During dynamic linking, glibc picks a memcpy implementation which seems most appropriate for the current machine. We have about 13 different implementations just for x86-64. We could add another one for current(ish) AMD CPUs, select a different existing implementation for them, or change the default for a configurable cutover point in a parameterized implementation.
More broadly compatible routines will still work on newer CPUs, they just won yield the best performance.
It still would be nice if such central routines could just be compiled to the REP-prefixed instructions and would deliver (near-)optimal performance so we could stop worrying about that particular part.
I'm not surprised the conclusion had something to do with the way that native code works. Admittedly I was surprised at the specific answer - still a very interesting article despite the confusing start.
Edit: The conclusion also took me a couple of attempts to parse. There's a heading "C is slower than Python with specified offset". To me, as a native English speaker, this reads as "C is slower (than Python) with specified offset" i.e. it sounds like they took the C code, specified the same offset as Python, and then it's still slower than Python. But it's the opposite: once the offset from Python was also specified in the C code, the C code was then faster. Still very interesting once I got what they were saying though.
It's surprising that something as simple as reading a file is slower in the Rust standard library as the Python standard library. Even knowing that a Python standard library call like this is written in C, you'd still expect the Rust standard library call to be of a similar speed; so you'd expect either that you're using it wrong, or that the Rust standard library has some weird behavior.
In this case, it turns out that neither were the case; there's just a weird hardware performance cliff based on the exact alignment of an allocation on particular hardware.
So, yeah, I'd expect a filesystem read to be pretty well optimized in Python, but I'd expect the same in Rust, so it's surprising that the latter was so much slower, and especially surprising that it turned out to be hardware and allocator dependent.
If I write Python and my code is fast, to me that sounds like Python is fast, I couldn't care less whether it's because the implementation is in another language or for some other reason.
When you see an interpreted language faster than a compiled one, it's worth looking at why, because most the time it's because there's some hidden issue causing the other to be slow (which could just be a different and much worse implementation).
Put another way, you can do a lot to make a Honda Civic very fast, but when you hear one goes up against a Ferrari and wins your first thoughts should be about what the test was, how the Civic was modified, and if the Ferrari had problems or the test wasn't to its strengths at all. If you just think "yeah, I love Civics, that's awesome" then you're not thinking critically enough about it.
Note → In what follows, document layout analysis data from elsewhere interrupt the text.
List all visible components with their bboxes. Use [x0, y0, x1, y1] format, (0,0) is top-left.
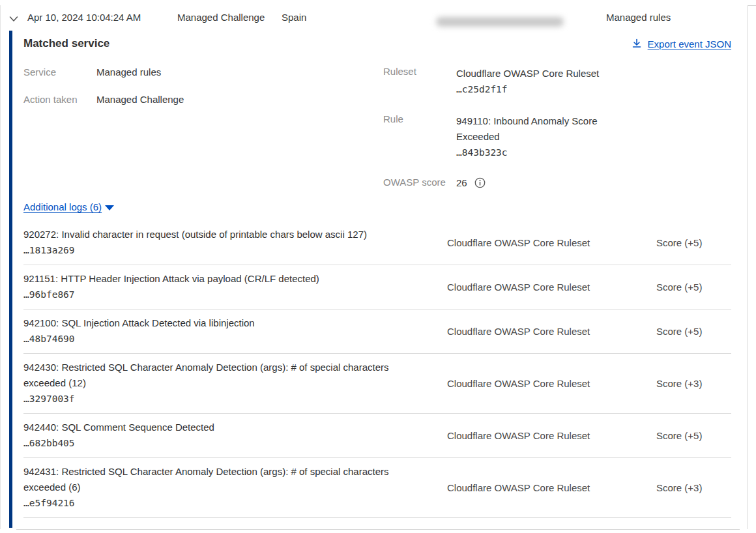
event-detail-panel: Matched service Export event JSON Servic…: [9, 31, 748, 528]
log-row: 942430: Restricted SQL Character Anomaly…: [23, 354, 731, 414]
log-rule-description: 920272: Invalid character in request (ou…: [23, 227, 418, 242]
log-score-value: Score (+3): [656, 482, 702, 493]
log-rule-id: …e5f94216: [23, 495, 418, 511]
event-timestamp: Apr 10, 2024 10:04:24 AM: [27, 12, 141, 23]
event-action: Managed Challenge: [177, 12, 265, 23]
owasp-score-field: OWASP score 26: [383, 177, 731, 188]
service-field: Service Managed rules: [23, 66, 383, 78]
chevron-down-icon[interactable]: [8, 14, 19, 24]
event-summary-row[interactable]: Apr 10, 2024 10:04:24 AM Managed Challen…: [1, 5, 748, 31]
event-service: Managed rules: [606, 12, 671, 23]
log-score-cell: Score (+5): [626, 271, 731, 302]
action-taken-label: Action taken: [23, 93, 96, 106]
rule-label: Rule: [383, 113, 456, 160]
log-rule-id: …1813a269: [23, 242, 418, 258]
detail-header: Matched service Export event JSON: [23, 37, 731, 50]
log-ruleset-cell: Cloudflare OWASP Core Ruleset: [418, 315, 626, 347]
panel-right-border: [748, 5, 748, 529]
log-score-value: Score (+5): [656, 430, 702, 441]
detail-fields-left: Service Managed rules Action taken Manag…: [23, 66, 383, 188]
log-ruleset-cell: Cloudflare OWASP Core Ruleset: [418, 227, 626, 258]
log-score-value: Score (+5): [656, 281, 702, 293]
rule-id: …843b323c: [456, 145, 619, 160]
log-ruleset-cell: Cloudflare OWASP Core Ruleset: [418, 360, 626, 407]
log-ruleset-name: Cloudflare OWASP Core Ruleset: [447, 281, 590, 293]
rule-field: Rule 949110: Inbound Anomaly Score Excee…: [383, 113, 731, 160]
log-row: 921151: HTTP Header Injection Attack via…: [23, 265, 731, 310]
log-row: 942440: SQL Comment Sequence Detected …6…: [23, 414, 731, 458]
ruleset-value: Cloudflare OWASP Core Ruleset: [456, 66, 619, 81]
service-label: Service: [23, 66, 96, 78]
ruleset-label: Ruleset: [383, 66, 456, 97]
additional-logs-list: 920272: Invalid character in request (ou…: [23, 221, 731, 518]
log-score-cell: Score (+5): [626, 420, 731, 451]
detail-fields: Service Managed rules Action taken Manag…: [23, 66, 731, 188]
owasp-score-label: OWASP score: [383, 177, 456, 188]
detail-title: Matched service: [23, 37, 109, 50]
log-ruleset-name: Cloudflare OWASP Core Ruleset: [447, 237, 590, 248]
log-ruleset-cell: Cloudflare OWASP Core Ruleset: [418, 271, 626, 302]
action-taken-field: Action taken Managed Challenge: [23, 93, 383, 106]
export-event-json-link[interactable]: Export event JSON: [632, 38, 731, 50]
rule-value: 949110: Inbound Anomaly Score Exceeded: [456, 113, 619, 145]
log-ruleset-cell: Cloudflare OWASP Core Ruleset: [418, 420, 626, 451]
info-icon[interactable]: [474, 177, 486, 188]
event-country: Spain: [282, 12, 306, 23]
log-ruleset-name: Cloudflare OWASP Core Ruleset: [447, 378, 590, 389]
log-description-cell: 920272: Invalid character in request (ou…: [23, 227, 418, 258]
log-rule-id: …3297003f: [23, 391, 418, 407]
log-row: 942100: SQL Injection Attack Detected vi…: [23, 310, 731, 354]
log-rule-description: 942430: Restricted SQL Character Anomaly…: [23, 360, 418, 391]
log-description-cell: 942100: SQL Injection Attack Detected vi…: [23, 315, 418, 347]
additional-logs-label: Additional logs (6): [23, 201, 102, 212]
ruleset-field: Ruleset Cloudflare OWASP Core Ruleset …c…: [383, 66, 731, 97]
panel-bottom-border: [16, 529, 740, 530]
additional-logs-toggle[interactable]: Additional logs (6): [23, 201, 114, 212]
log-score-cell: Score (+3): [626, 464, 731, 511]
detail-fields-right: Ruleset Cloudflare OWASP Core Ruleset …c…: [383, 66, 731, 188]
log-rule-id: …96bfe867: [23, 287, 418, 302]
log-score-value: Score (+5): [656, 326, 702, 337]
log-ruleset-name: Cloudflare OWASP Core Ruleset: [447, 430, 590, 441]
panel-left-border: [0, 5, 1, 529]
export-link-label: Export event JSON: [648, 38, 731, 50]
log-rule-description: 942100: SQL Injection Attack Detected vi…: [23, 315, 418, 331]
log-score-cell: Score (+3): [626, 360, 731, 407]
log-rule-id: …48b74690: [23, 331, 418, 347]
log-score-value: Score (+3): [656, 378, 702, 389]
security-event-panel: Apr 10, 2024 10:04:24 AM Managed Challen…: [0, 0, 756, 533]
caret-down-icon: [105, 205, 114, 210]
action-taken-value: Managed Challenge: [96, 93, 184, 106]
log-row: 942431: Restricted SQL Character Anomaly…: [23, 458, 731, 518]
log-rule-description: 942431: Restricted SQL Character Anomaly…: [23, 464, 418, 495]
download-icon: [632, 38, 642, 49]
log-description-cell: 942430: Restricted SQL Character Anomaly…: [23, 360, 418, 407]
ruleset-id: …c25d2f1f: [456, 81, 619, 97]
log-rule-description: 921151: HTTP Header Injection Attack via…: [23, 271, 418, 287]
redacted-hostname: [436, 17, 564, 27]
log-score-value: Score (+5): [656, 237, 702, 248]
log-description-cell: 942431: Restricted SQL Character Anomaly…: [23, 464, 418, 511]
log-rule-id: …682bb405: [23, 435, 418, 451]
log-description-cell: 921151: HTTP Header Injection Attack via…: [23, 271, 418, 302]
log-ruleset-name: Cloudflare OWASP Core Ruleset: [447, 482, 590, 493]
log-ruleset-name: Cloudflare OWASP Core Ruleset: [447, 326, 590, 337]
log-ruleset-cell: Cloudflare OWASP Core Ruleset: [418, 464, 626, 511]
log-score-cell: Score (+5): [626, 227, 731, 258]
service-value: Managed rules: [96, 66, 161, 78]
log-description-cell: 942440: SQL Comment Sequence Detected …6…: [23, 420, 418, 451]
log-rule-description: 942440: SQL Comment Sequence Detected: [23, 420, 418, 435]
log-row: 920272: Invalid character in request (ou…: [23, 221, 731, 265]
log-score-cell: Score (+5): [626, 315, 731, 347]
owasp-score-value: 26: [456, 177, 467, 188]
For me, coding is almost exclusively using python libraries like numpy to call out to other languages like c or FORTRAN. It feels silly to say I'm not coding in Python to me.
On the other hand, if you're writing those libraries, coding to you is mostly writing FORTRAN and c optimizations. It probably feels silly to say you're coding in Python just because that's where your code is called from.
It's completely fair to say that's not python because it isn't - any language out there can FFI to C and it has the same problems mentioned above.
Pretty much any language can wrap C/Rust code.
Why does it matter?
1. Having to split your code across 2 languages via FFI is a huge pain.
2. You are still writing some Python. There's plenty of code that is pure Python. That code is slow.
Also, when we talk about "faster" and "slower," it's not clear the order of magnitude.
Maybe an analysis of actual code execution would shed more light than a simplistic explanation that the Python interpreter is written in C. I don't think the BASIC interpreter in my first computer was written in BASIC.
What's there to understand? When it's fast it's not really Python, it's C. C is fast. Python can call out to C. You don't have to care that the implementation is in another language, but it is.
99% of my use cases are easily, maintainably solved with good, modern Python. The Python execution is almost never the bottleneck in my workflows. It’s disk or network I/O.
I’m not against building better languages and ecosystems, and compiled languages are clearly appropriate/required in many workflows, but the language parochialism gets old. I just want to build shit that works and get stuff done.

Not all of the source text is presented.